IELTS Academic Reading 練習題:記憶的科學。難度:中等偏難(目標 Band 7.0+)。題型:matching headings、TFNG、sentence completion。建議作答時間:18 分鐘。
Passage
The Science of Memory
A. Although we speak of "memory" as if it were a single faculty, modern psychology treats it as a family of related but distinct systems. Each system has its own time-scale, its own preferred kind of information and, in many cases, its own distinct neural circuitry. The most influential framework, proposed in the 1960s by Richard Atkinson and Richard Shiffrin, divides memory into three stages — sensory, short-term and long-term — that information must pass through in sequence.
B. Sensory memory is by far the briefest. The visual trace of a passing scene fades within roughly half a second; an echo of a sound persists for two or three seconds at most. Most of this information is discarded entirely, never reaching conscious awareness. Only the small fraction that is selectively attended to is passed forward. This filtering, far from being a defect, is what allows the brain to function at all in a world of overwhelming sensory input.

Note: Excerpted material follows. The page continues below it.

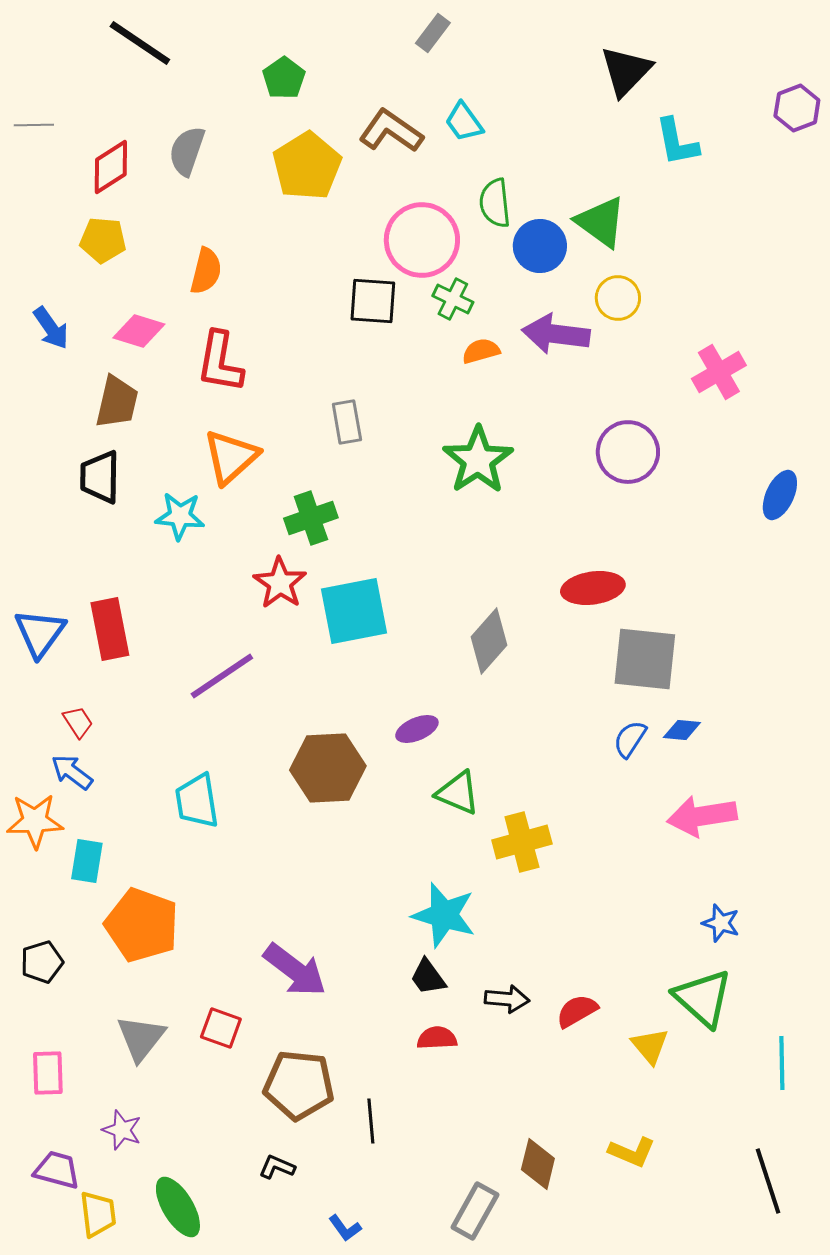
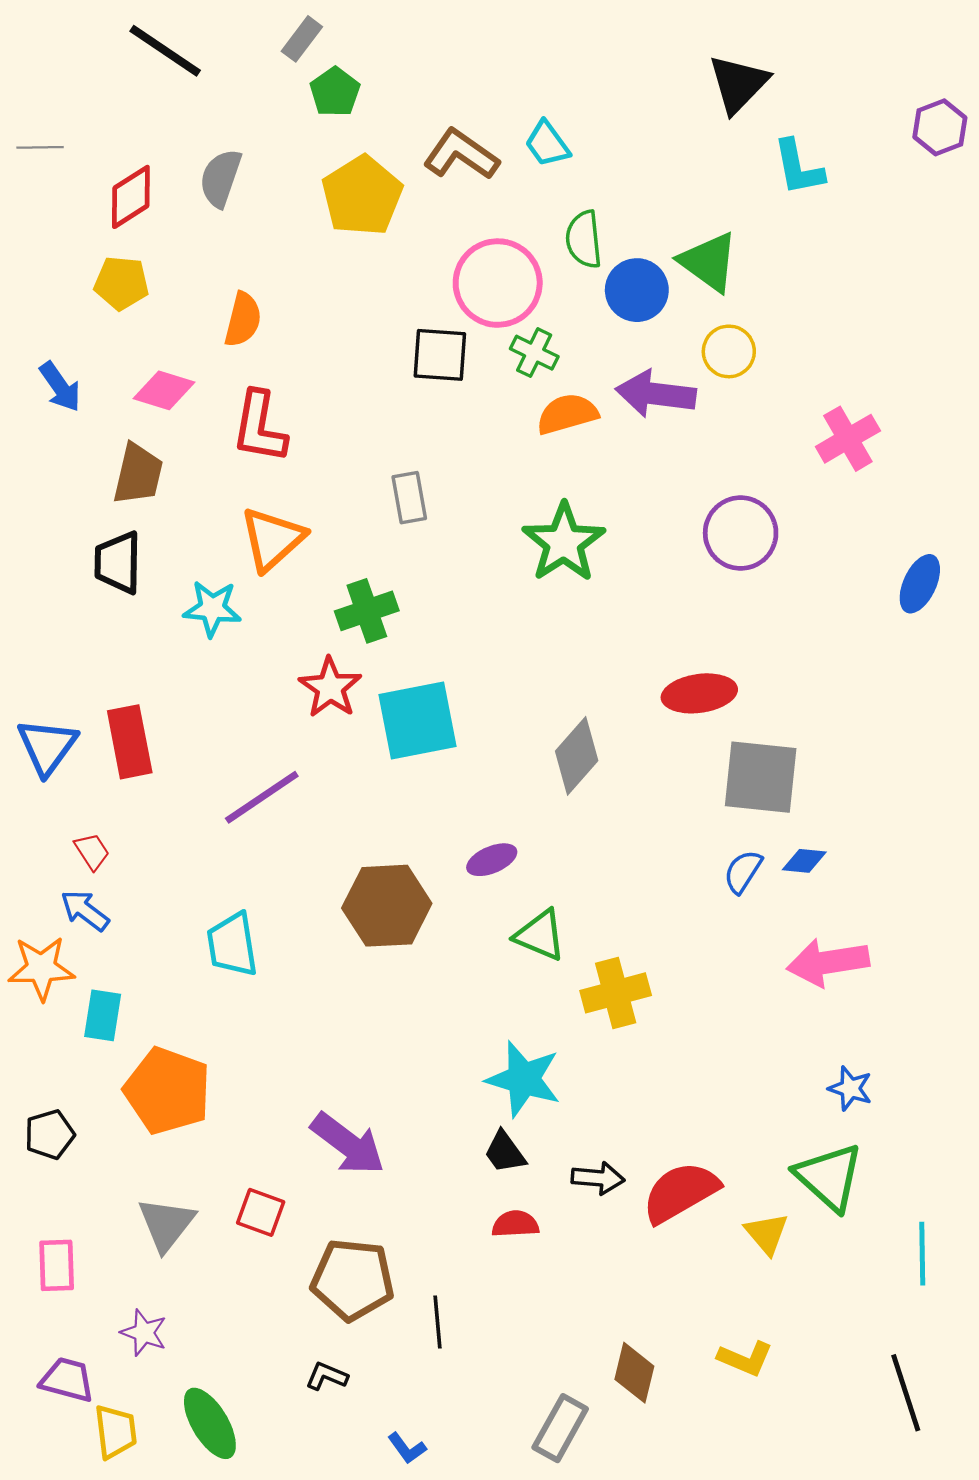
gray rectangle: (433, 33) -> (302, 39), moved
orange semicircle: (481, 351) -> (567, 414), size x1.4
red semicircle: (577, 1011) -> (680, 1192), size x1.6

C. Short-term memory, often called working memory in modern accounts, holds attended information for seconds to a minute and is sharply limited in capacity. The classic estimate by George Miller in 1956 was "seven, plus or minus two" items, although later researchers have argued that the true figure for unrelated items is closer to four. Information here is fragile: a brief distraction can erase a phone number that has not yet been written down.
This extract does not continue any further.